Search code examples
regexbisonflex-lexeryacclex

Flex/Bison - My regular expression is not matching occurrences of two or more X's, example XXY-1 or XXY-1


I'm creating a parser for a fictional programming language using flex and bison. There is going to be valid and invalid variable names.

XXXX XY-1 // valid
XXXXX Z // valid
XXX Y // valid
XXX 5Aet // invalid
XXXX XXAB-Y // invalid

The x's at the start are just specifying the size of the variable. The variable 5Aet is invalid because it starts with a number.

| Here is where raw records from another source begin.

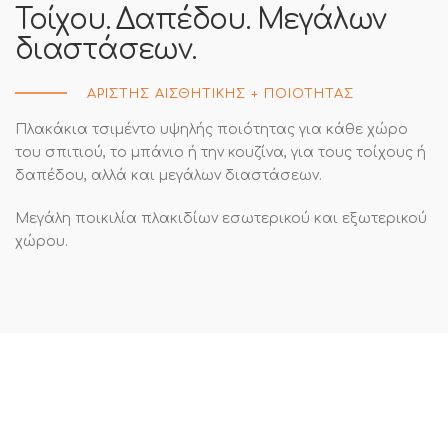
Τοίχου. Δαπέδου. Μεγάλων
διαστάσεων.
ΑΡΙΣΤΗΣ ΑΙΣΘΗΤΙΚΗΣ + ΠΟΙΟΤΗΤΑΣ
Πλακάκια τσιμέντο υψηλής ποιότητας για κάθε χώρο
του σπιτιού, το μπάνιο ή την κουζίνα, για τους τοίχους ή
δαπέδου, αλλά και μεγάλων διαστάσεων.
Μεγάλη ποικιλία πλακιδίων εσωτερικού και εξωτερικού
χώρου.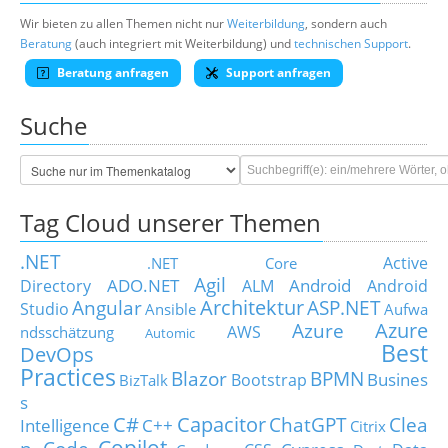
Wir bieten zu allen Themen nicht nur
Weiterbildung
, sondern auch
Beratung
(auch integriert mit Weiterbildung) und
technischen Support
.
Beratung anfragen
Support anfragen
Suche
Tag Cloud unserer Themen
.NET
Active
.NET Core
Agil
ADO.NET
Android
Directory
ALM
Android
Architektur
Angular
ASP.NET
Studio
Ansible
Aufwa
Azure
Azure
AWS
ndsschätzung
Automic
Best
DevOps
Practices
Blazor
BPMN
Busines
Bootstrap
BizTalk
s
C#
Capacitor
ChatGPT
Clea
Intelligence
C++
Citrix
Copilot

I have managed to match a regular expression for this

[\_\-0-9][a-zA-Z][a-zA-Z0-9\-\_]* yylval.string = strdup(yytext);return TERM_INVALID_VARIABLE_NAME;

The variable XXAB-Y is invalid because a variable name cannot start with two or more x characters.

I have tried to match a regular expression for this but I have been unsuccessful. I have tried various combinations of the expression below but none of worked. The variable keep getting matched as valid.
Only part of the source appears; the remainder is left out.